▶ [INSTRUCTIONS TO FOLLOW]: A verbatim copy of the full data, with no pictures, is the expected answer.

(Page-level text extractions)
§

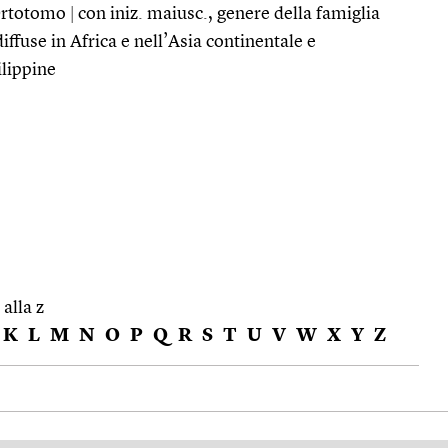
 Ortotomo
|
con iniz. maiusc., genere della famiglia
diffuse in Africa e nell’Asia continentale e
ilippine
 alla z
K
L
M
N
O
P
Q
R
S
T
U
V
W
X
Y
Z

§

▶ [WRITTEN ANSWER]:
 Ortotomo
|
con iniz. maiusc., genere della famiglia
diffuse in Africa e nell’Asia continentale e
ilippine
 alla z
K
L
M
N
O
P
Q
R
S
T
U
V
W
X
Y
Z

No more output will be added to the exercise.